How I Went From Unknown To Novelist

Have a question? Agree, disagree, with me?
Leave me your opinion.

I looked at my novel, Grave Street House,
worked on it for years. The paragraphs
I've plucked out, added, are too numerous
to count. The updated, re-peppered,
scenes have been limit-ness.

I found an agent, that relaxed me. He
returned my manuscript with a, scribbled,
note.

"Work on it." The sticky memo said.

I did. I telephoned him, more than once.
It became clear my manuscript wasn't on his
submit to a publisher list. My manuscript
and I departed.

I enrolled in a writing, mail-order, course.
The instructor had the option of recommending
a student's work for publication, with the
school. My manuscript failed.

A second attempt at the course delivered
the same results. Again, I was the only
believer in the manuscript.

I read books, tried to get a better
understanding of suspense, plot, dialogue,
and sentence structure. I didn't know why
my work wasn't acceptable.

I felt the novel had potential, and the
necessary talent was in me. I, simply, had
to keep writing, practicing. It didn't matter
how many times my manuscript was rejected. I
dared to believe in myself.

I started scanning Craigslist. It offered
opportunities for writers, too.

According to Susan Mactavish Best,
Best Public Relations, Craigslist gets
more than five billion views a month.

I examined the list for writing
opportunities. Perhaps, a new writing
project would inspire me to push my novel,
even harder.

On second thought, advertising my
critique, manuscript, services would
be a better idea.

Craigslist is kept current. There's
up to a forty-five day limit on ads.
The cost is free or nominal. I tried
it, but decided to work on my own
manuscript. My aim was to make
it publication ready.

What was my mystery novel missing?
Why wasn't anyone picking it up? It
boiled down to me. My writing
wasn't good enough? I was the
only person who could find out
the answers.

I knew it had a beginning, middle,
and ended satisfactorily. My scenes
were suspenseful, tried to show
more than tell. My plot unfolded
to plenty of conflict. I stated my
theme, through the characters.

"Let me take a look at this novel
you've been talking about." A family
friend said.

I preferred to have the novel in a
publisher's hands before anyone
viewed it.

"Not sure, but all right," I said.
"Well, I'll let you look at one chapter."

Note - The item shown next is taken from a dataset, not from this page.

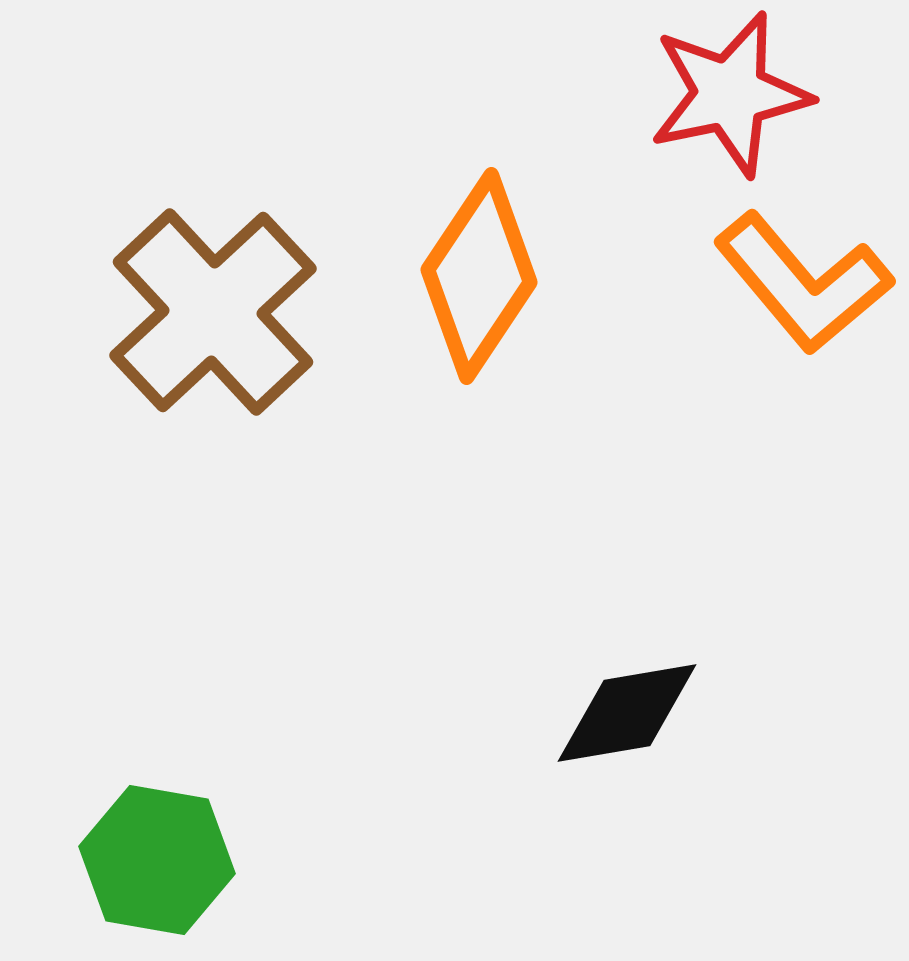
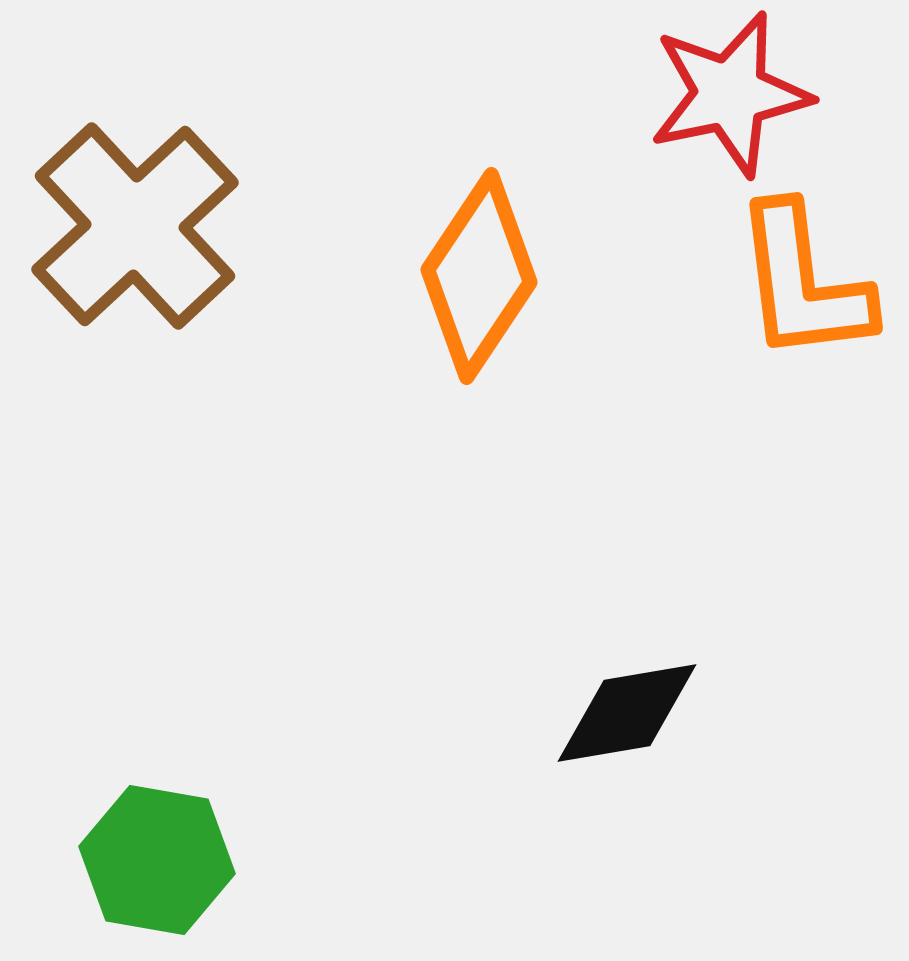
orange L-shape: rotated 33 degrees clockwise
brown cross: moved 78 px left, 86 px up
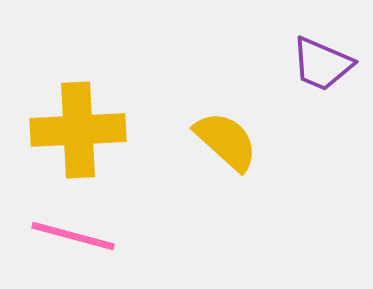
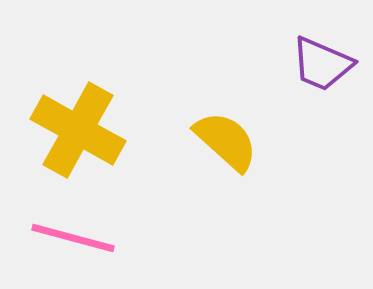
yellow cross: rotated 32 degrees clockwise
pink line: moved 2 px down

"I felt in the middle of the problem."
He looked at me. "I'm not sure it
should begin like that."

I wanted that effect, but he didn't
like it. I made a toddler size
step.

My reply was on the order of,
wait for the finished product.

I sat the manuscript aside for
several weeks. I worked on other
pieces. It gave me a much needed
break. My manuscript stayed in the
back of my mind. Will anyone see
its potential? Had I done all I could
to make it the best? I was a writer?

No matter the rejection slips, I
continued to believe in myself as a
writer. Although, the learning
process was, is, never-ending.

I, through writing, created games
to halt writer's block. It didn't
matter what I wrote. I received joy
from, the act of, writing.

Hmm. I was, is, a writer played
over in my mind. Was this the stuff
of writers? I didn't know.

I became tired of editing my
novel. So, I looked through
Craigslist for a new writing
idea, product.

I ventured into the editors section.
My eyes rolled across an online
publisher. I had concerns about
exposing my manuscript to another
rejection.

I collected myself. I realized,
rejection is one of the factors in
writing. It makes you better, try
harder, and don't take it personally.

I asked the publisher questions. They
were answered. I didn't have to pay
them, that was refreshing, different.

I liked working directly with the
publisher. I was given space, control
over my work.

I'm a novelist, still, unknown. I
reached a goal, small one. I'm working
on my second novel. Yes, me. One who
was shunned. The same person who
dared to believe in herself.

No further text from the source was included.